We should never forget however what we can expect from him and who he really is: a speculator, who ruthlessly represents the interests of a specific group of global business and financial circles, playing on a thousand instruments and shrinking from no obstacles.

Quite naturally, the “authoritative” press sponsored by him presents Soros as a friend of mankind, a philanthropist. But what kind of philanthropist is a serial ruiner of European and Asian currencies, who wiped out the savings, retirement pensions and salaries of masses of ordinary citizens in order to reap huge profits for himself? His wealth is charted in offshore tax havens in the Cayman Islands and in the Dutch Antilles. In other terms, the main bulwark of left-wing foundations that are so deeply worried about poor people is a tax evader. In our region, at the price of investing relatively small amounts, he acquired huge influence, the dimensions of which he himself characterised by saying that he had managed to transform the Soviet empire into a Soros empire.

Soros and the Left – one and the same thing

In the United States, he started launching his network exactly a decade after having set up his foundation in Hungary in 1994. His NGOs started out with campaigning for the legalisation of light drugs. Then came the so-called left-wing causes (the canon of politically correct issues, environmental protection, feminism, gay rights, gay marriage, support for migrants, pro-Islamism, racism, campaigns against American whites, legalising prostitution, et cetera).

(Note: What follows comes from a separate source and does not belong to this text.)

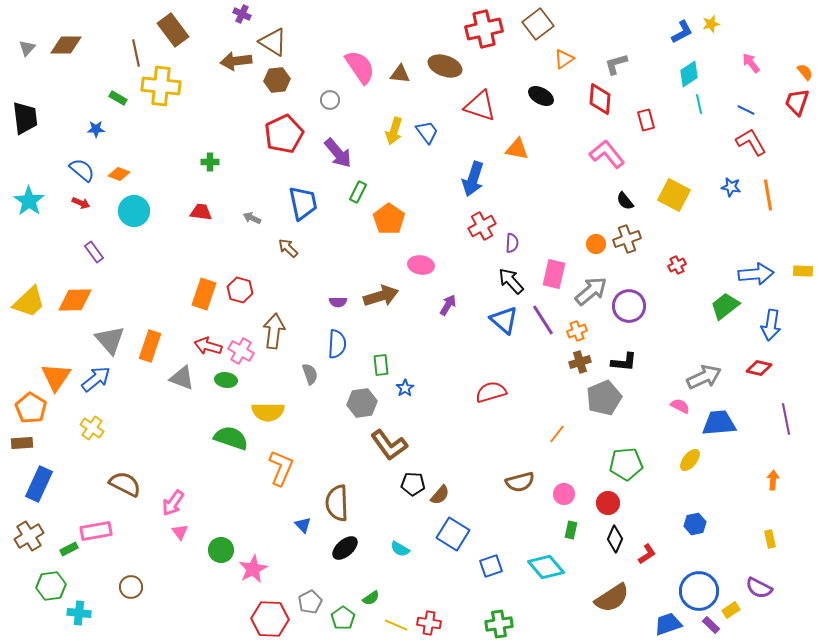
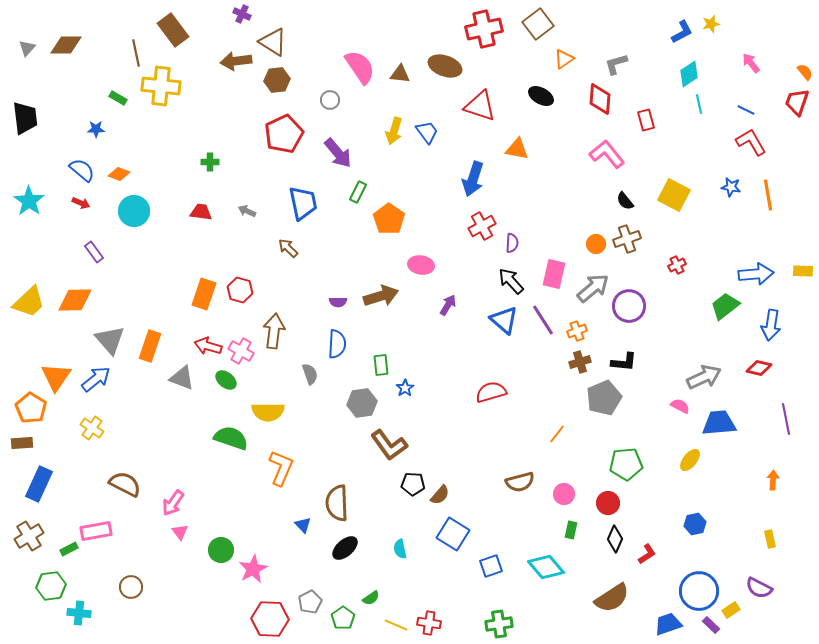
gray arrow at (252, 218): moved 5 px left, 7 px up
gray arrow at (591, 291): moved 2 px right, 3 px up
green ellipse at (226, 380): rotated 30 degrees clockwise
cyan semicircle at (400, 549): rotated 48 degrees clockwise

Our little “left-wing causes and topics” are the ones Soros’ network stands behind, supports and represents, the ones he pushes by every means at his disposal. The Left which has been thus taken hostage by Soros is by now unscrupulously serving the interests of multinational enterprises and global financial actors. This is why among left-wing leaders we can only see well clad businessmen, bank managers or politicians who sooner or later are bound to become lobbyists for big business (Clinton, Schröder, Blair, Kern, Macron, Schulz, Gyurcsány, Bajnai).

In order to be able to buy off the Left and by the way liberalism as well, it was indispensable to buy the Democratic Party in the United States, a fact considered indisputable even by the writers of Saturday Night Live, Who describe Soros as “the owner of the Democratic Party”. A milestone in acquiring the Democratic Party was the adoption of the McCain-FeingoldBipartisan Campaign Reform Act of 2002, which excluded from campaign financing those large entities like trade unions that had been the main traditional supporters of the Democratic Party. Republicans were much less concerned by that legislation because they had always relied first of all on the support of wealthy, private individuals. This is how organisations set up by Soros and specialising in campaign fundraising and organising became vital for the Democratic Party. They includeMoveOn.org founded in 1998 or Courage Campaign set up in California in 2005 or again the Center for American Progress (CAP), an organisation set up in 2003 (a supporter of Gordon Bajnai’s Together movement), whose founder and first president was John Podesta who later became the chairman of Hillary Clinton’s 2016 presidential campaign. Today, there are hundreds of organisations performing organisational, fund-raising or political functions around the Democratic Party that can be traced back to George Soros.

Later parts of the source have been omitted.